Hewlett-Packard Co. (HP) kicked off its presence at this week’s PC Expo trade show by announcing a host of new products, including a pair of new consumer laptops, a LCD (liquid crystal display) monitor, several wireless accessories and enabling technologies, and an enterprise package designed to streamline corporate PC deployment and maintenance.

Two software products from Geneva, Switzerland-based Rembo Technology SARL, power the HP “rapid deployment solution”: the Rembo Auto Deploy and the Rembo Auto Backup.

The software package allows IT managers to efficiently maintain and install software images across multiple locations, said Eric Chaniot, the worldwide marketing manager of HP’s business desktops division. Users create master disks containing all of their company’s necessary software and applications, then use layering technology to deploy customized installations, configuring users’ PCs with the applications used by their departments in their local languages.

HP is utilizing the rapid deployment solution itself, as part of its forthcoming IT overhaul of 70,000 internally used PCs around the world, Chaniot said. He added that HP recently signed a “large American financial institution” for the rapid deployment solution. The firm, which Chaniot declined to name, is installing the software on 200,000 PCs.

HP also introduced on Monday two new notebook PCs aimed at non-corporate users: the HP Pavilion n5430 and HP Pavilion n5470. Both laptops run on processors from Advanced Micro Devices Inc. (AMD), a break from tradition. All of the other PCs in HP’s Pavilion series of consumer-targeted laptops use processors from Intel Corp.
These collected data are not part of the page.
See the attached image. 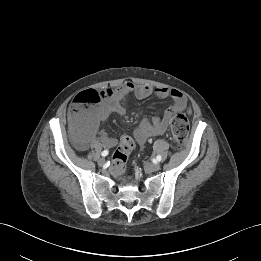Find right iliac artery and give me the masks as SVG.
<instances>
[{"label":"right iliac artery","instance_id":"obj_1","mask_svg":"<svg viewBox=\"0 0 261 261\" xmlns=\"http://www.w3.org/2000/svg\"><path fill=\"white\" fill-rule=\"evenodd\" d=\"M102 156H107L108 155V151L107 150H104L102 153H101Z\"/></svg>","mask_w":261,"mask_h":261}]
</instances>
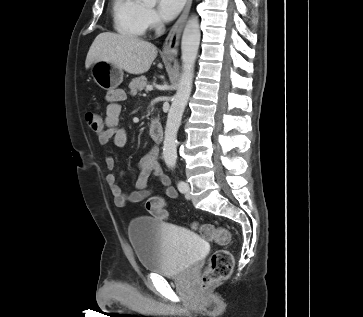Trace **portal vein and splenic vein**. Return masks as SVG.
I'll return each mask as SVG.
<instances>
[{"instance_id": "portal-vein-and-splenic-vein-1", "label": "portal vein and splenic vein", "mask_w": 363, "mask_h": 317, "mask_svg": "<svg viewBox=\"0 0 363 317\" xmlns=\"http://www.w3.org/2000/svg\"><path fill=\"white\" fill-rule=\"evenodd\" d=\"M151 90H153V87L151 85L146 86V91H151Z\"/></svg>"}]
</instances>
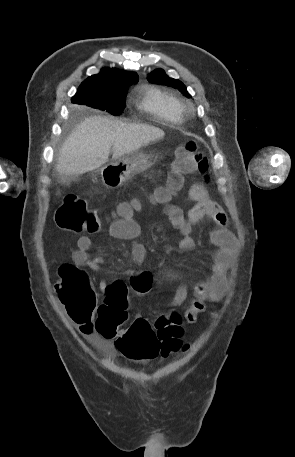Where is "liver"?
Here are the masks:
<instances>
[{"label": "liver", "mask_w": 295, "mask_h": 457, "mask_svg": "<svg viewBox=\"0 0 295 457\" xmlns=\"http://www.w3.org/2000/svg\"><path fill=\"white\" fill-rule=\"evenodd\" d=\"M163 130L144 124H127L103 116L86 118L63 143L56 170L64 175L93 171L112 159L116 160L150 142L164 137Z\"/></svg>", "instance_id": "liver-1"}]
</instances>
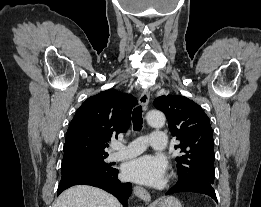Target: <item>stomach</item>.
<instances>
[{
    "instance_id": "1",
    "label": "stomach",
    "mask_w": 261,
    "mask_h": 207,
    "mask_svg": "<svg viewBox=\"0 0 261 207\" xmlns=\"http://www.w3.org/2000/svg\"><path fill=\"white\" fill-rule=\"evenodd\" d=\"M151 207H183L180 201L173 197L168 196L166 198L155 201Z\"/></svg>"
}]
</instances>
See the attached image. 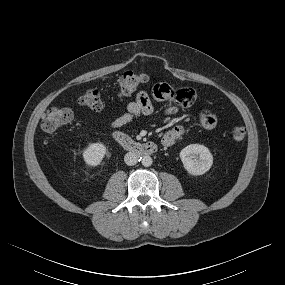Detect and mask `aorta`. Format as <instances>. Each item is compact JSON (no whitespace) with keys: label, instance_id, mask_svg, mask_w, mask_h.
<instances>
[{"label":"aorta","instance_id":"1","mask_svg":"<svg viewBox=\"0 0 285 285\" xmlns=\"http://www.w3.org/2000/svg\"><path fill=\"white\" fill-rule=\"evenodd\" d=\"M152 162H153L152 158L149 155H145V156L141 157V163L145 167L151 166Z\"/></svg>","mask_w":285,"mask_h":285}]
</instances>
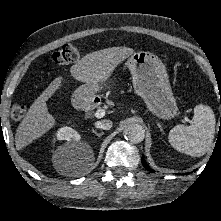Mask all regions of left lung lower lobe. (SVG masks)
Instances as JSON below:
<instances>
[{"instance_id":"obj_1","label":"left lung lower lobe","mask_w":221,"mask_h":221,"mask_svg":"<svg viewBox=\"0 0 221 221\" xmlns=\"http://www.w3.org/2000/svg\"><path fill=\"white\" fill-rule=\"evenodd\" d=\"M142 164H143V166H144L147 170L152 171V170L149 168V166L147 165L146 161L144 160V156L142 157Z\"/></svg>"}]
</instances>
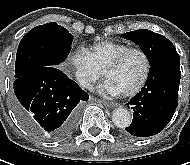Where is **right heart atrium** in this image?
I'll return each mask as SVG.
<instances>
[{
    "instance_id": "d8ad5b80",
    "label": "right heart atrium",
    "mask_w": 190,
    "mask_h": 165,
    "mask_svg": "<svg viewBox=\"0 0 190 165\" xmlns=\"http://www.w3.org/2000/svg\"><path fill=\"white\" fill-rule=\"evenodd\" d=\"M69 65L78 83L84 88H91L98 81L103 71L96 65L88 49L80 47L69 56Z\"/></svg>"
}]
</instances>
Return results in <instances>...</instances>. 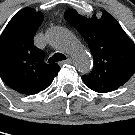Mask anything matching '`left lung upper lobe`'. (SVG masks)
Instances as JSON below:
<instances>
[{"label": "left lung upper lobe", "mask_w": 135, "mask_h": 135, "mask_svg": "<svg viewBox=\"0 0 135 135\" xmlns=\"http://www.w3.org/2000/svg\"><path fill=\"white\" fill-rule=\"evenodd\" d=\"M65 19L84 37L94 58V68L82 80L97 92H111L124 85L135 72V44L119 23L104 11L100 19H87L69 9Z\"/></svg>", "instance_id": "5c2ea615"}]
</instances>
HP isn’t planning to abandon Intel, according to Bob Nitzerg, HP’s North American marketing manager for its Pavilion notebooks line. He said HP has used AMD in the past, but stopped when AMD had a lull in its competitive chip offerings. Now that AMD has released mobile versions of its Athlon and Duron processors, HP will offer an assortment of notebook configurations, using both AMD and Intel chips, Nitzerg said.

The n5470 notebook, expected to retail for US$2,199, runs on AMD’s 1GHz Athlon 4 processor and comes with 256M bytes of RAM (random access memory) and a 15-inch TFT (thin-film transistor) active matrix screen. It’s currently HP’s only notebook PC with a 1GHz processor, although Nitzerg said HP would have a comparable laptop using an Intel chip out within a few months.

The n5430, priced at $1,499, uses an 850MHz AMD Duron processor and has 128M bytes of RAM and a 14.1-inch TFT display screen. HP is offering $100 mail-in rebates on both the n5470 and n5430.

The newly announced accessories HP is introducing for the n5000 series include a pair of wireless-enabling technologies: a 3Com Corp. Bluetooth PC card and an integrated mini-PCI (peripheral component interconnect) modem/LAN. For desktop users, HP’s new offerings include a 17-inch LCD pivot display monitor and an ergonomic cordless keyboard and mouse kit.